### [Work request]
In the records below, find the line containing "The image size", then print it and every following line exactly, through the last, without pictures.
━━━ Records for the task ━━━
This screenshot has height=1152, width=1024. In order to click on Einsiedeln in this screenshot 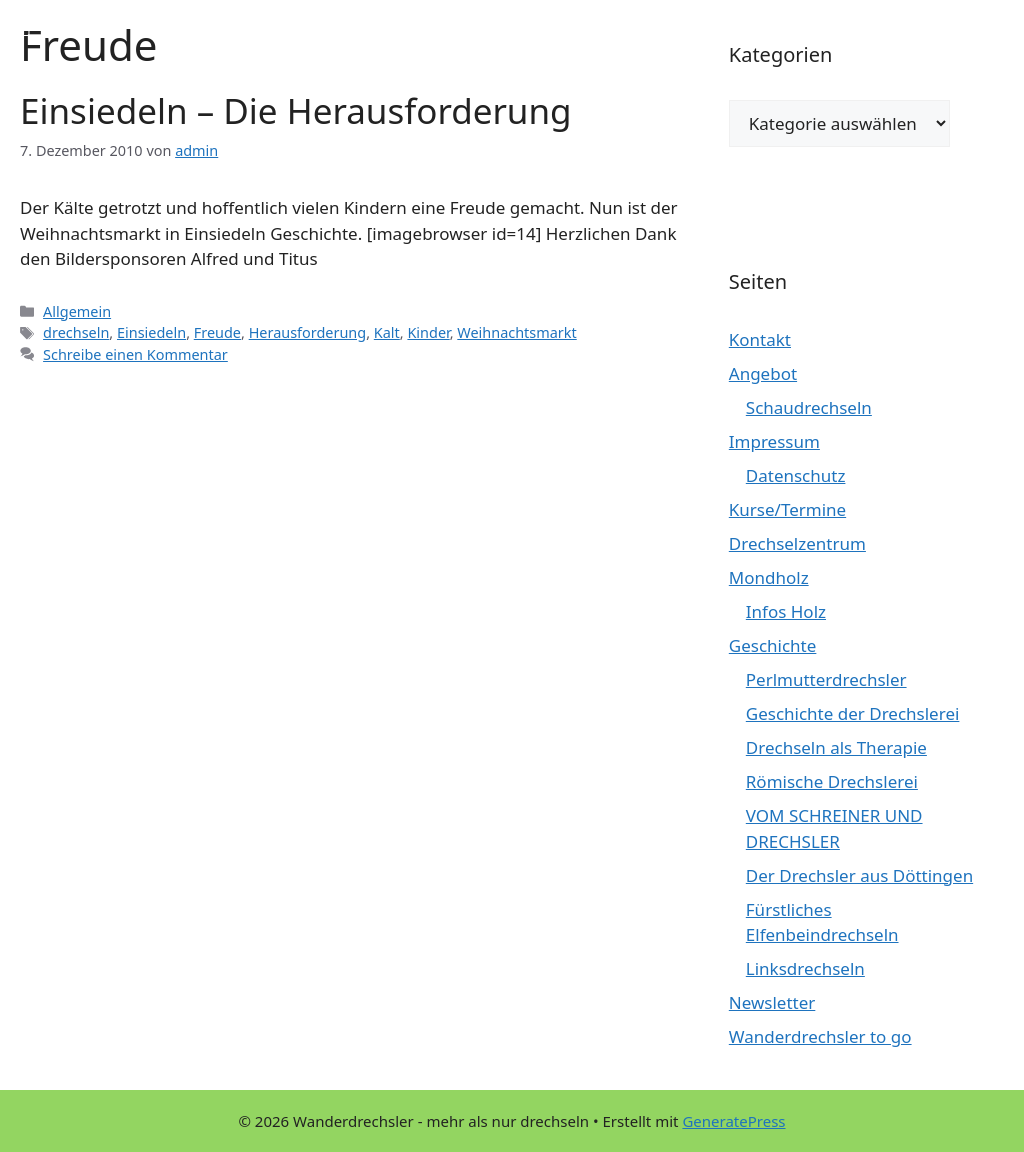, I will do `click(151, 332)`.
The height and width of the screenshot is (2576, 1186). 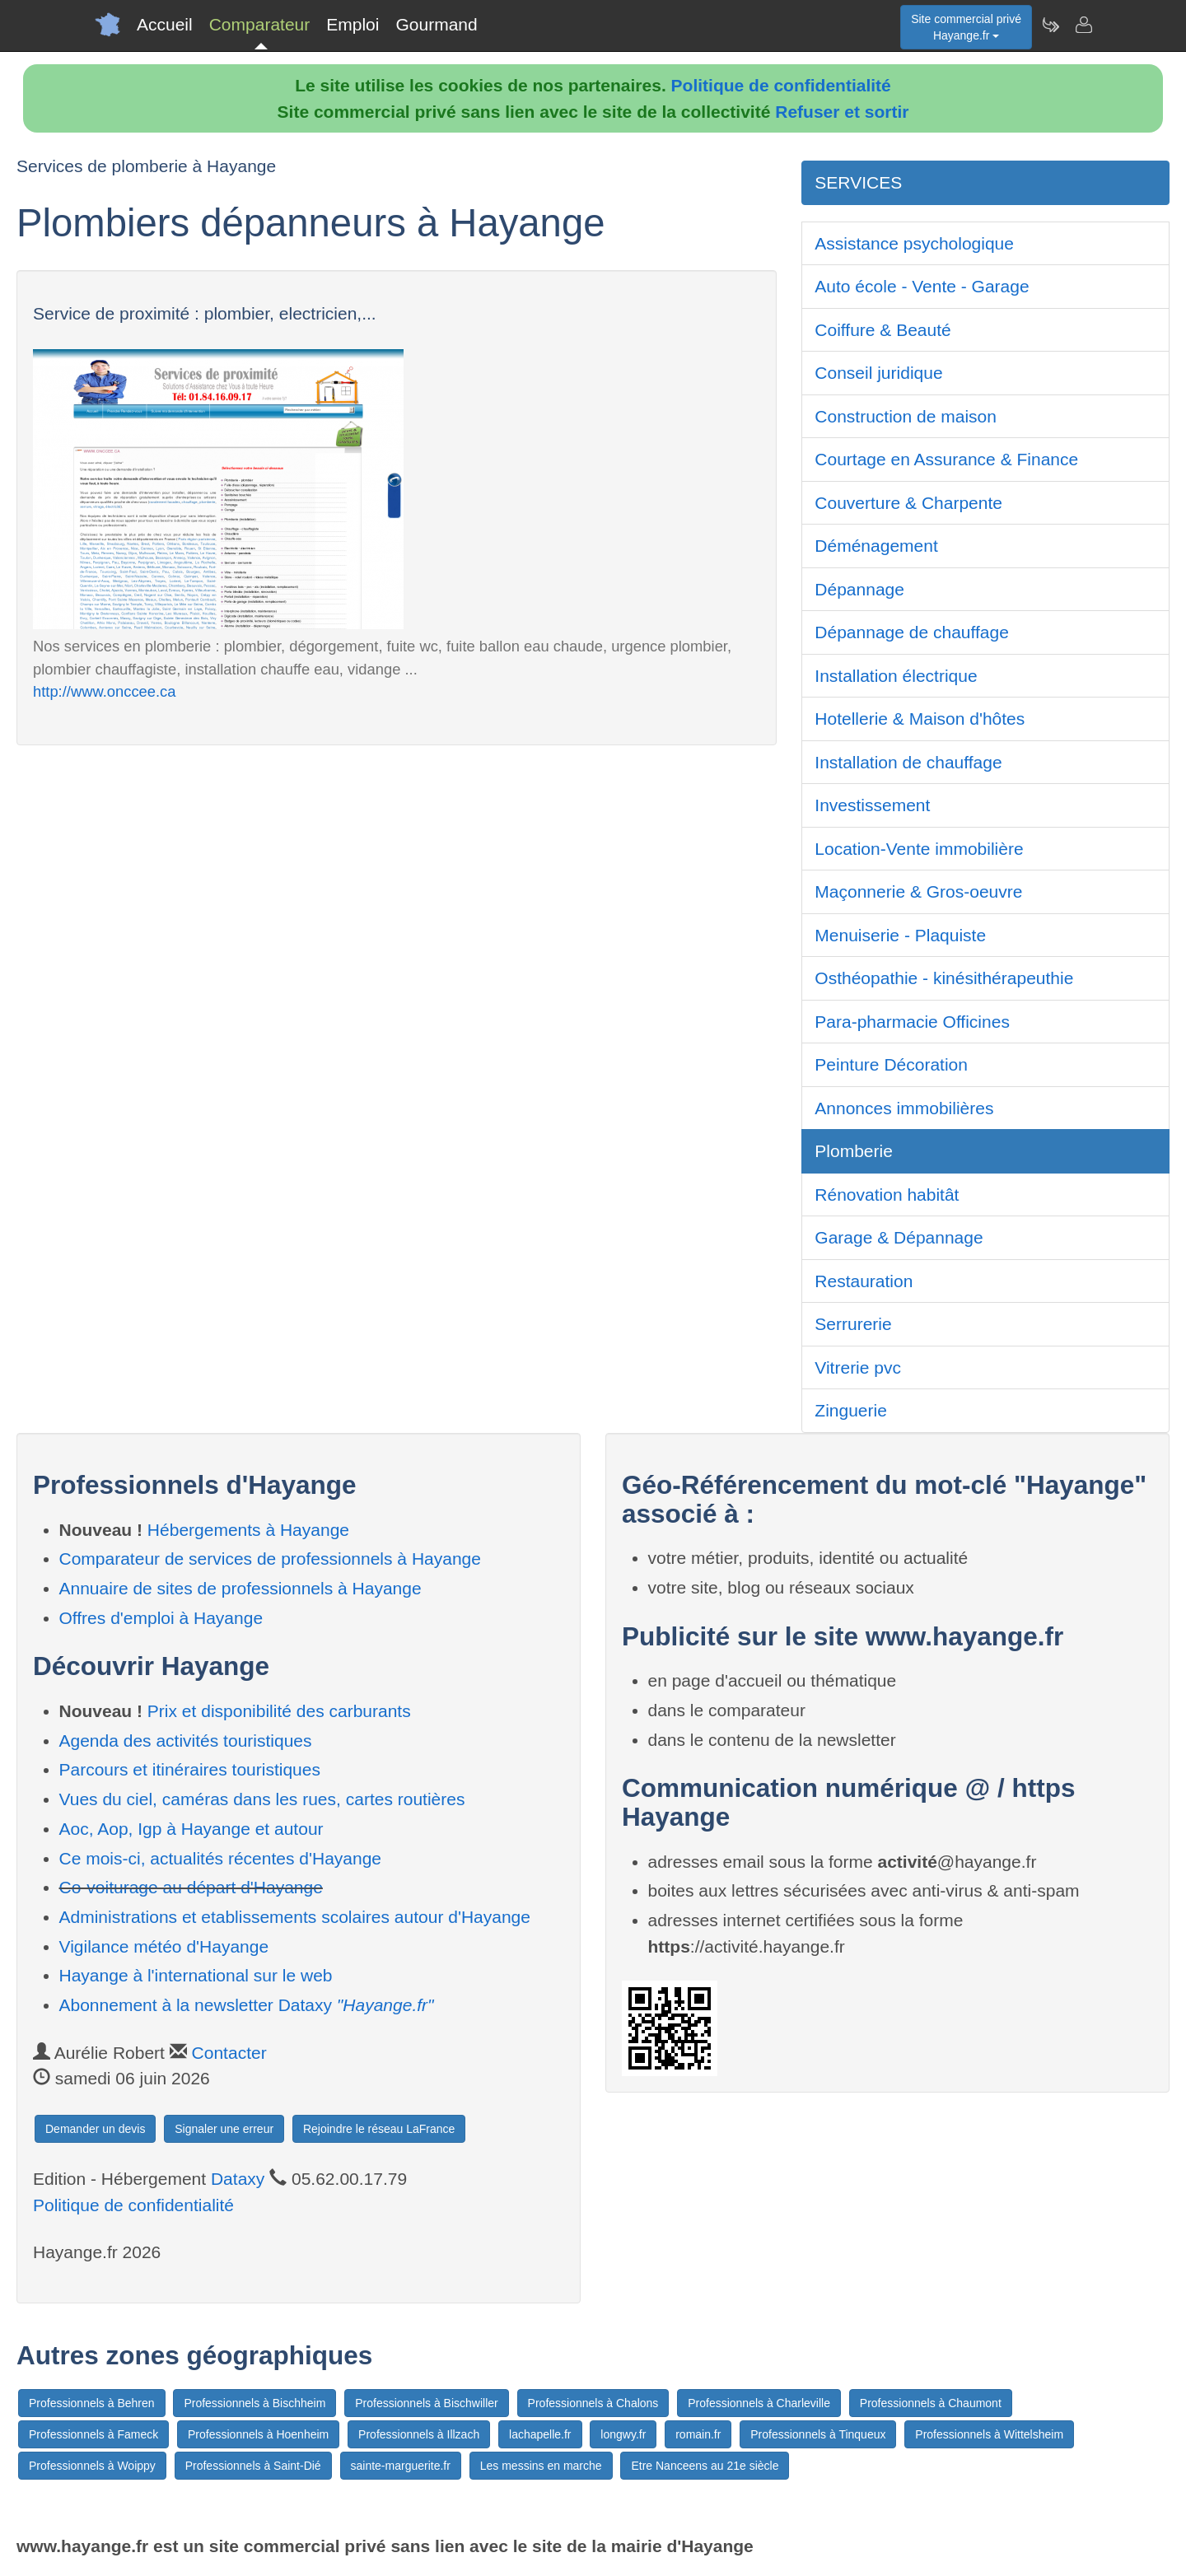 What do you see at coordinates (704, 2465) in the screenshot?
I see `Etre Nanceens au 21e siècle` at bounding box center [704, 2465].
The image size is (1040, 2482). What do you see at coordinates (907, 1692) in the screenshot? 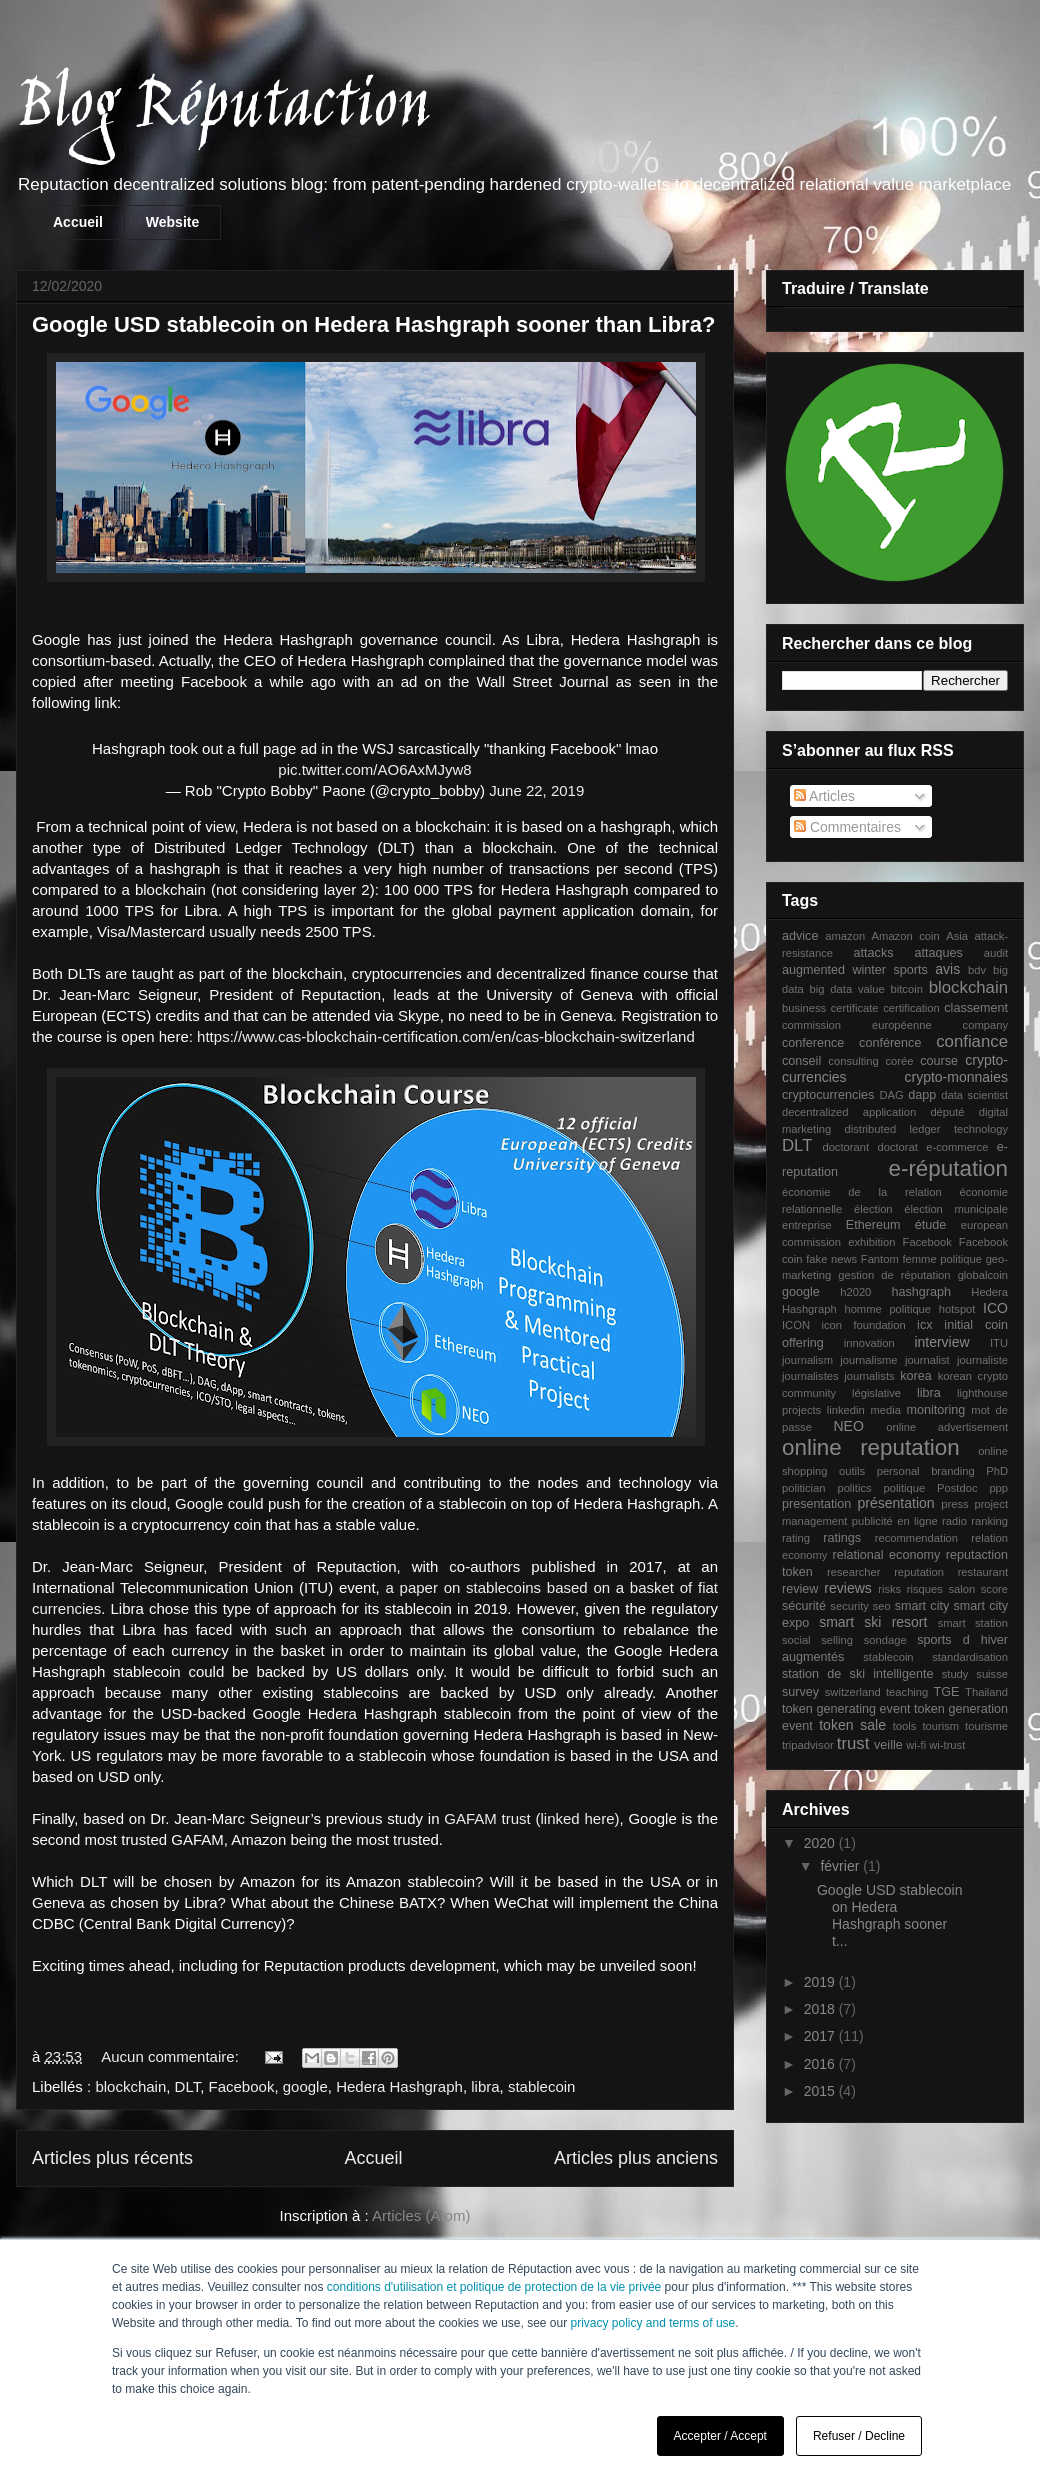
I see `teaching` at bounding box center [907, 1692].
━━━
### [Expected answer]
The image size is (1040, 2482). What do you see at coordinates (907, 1692) in the screenshot? 
I see `teaching` at bounding box center [907, 1692].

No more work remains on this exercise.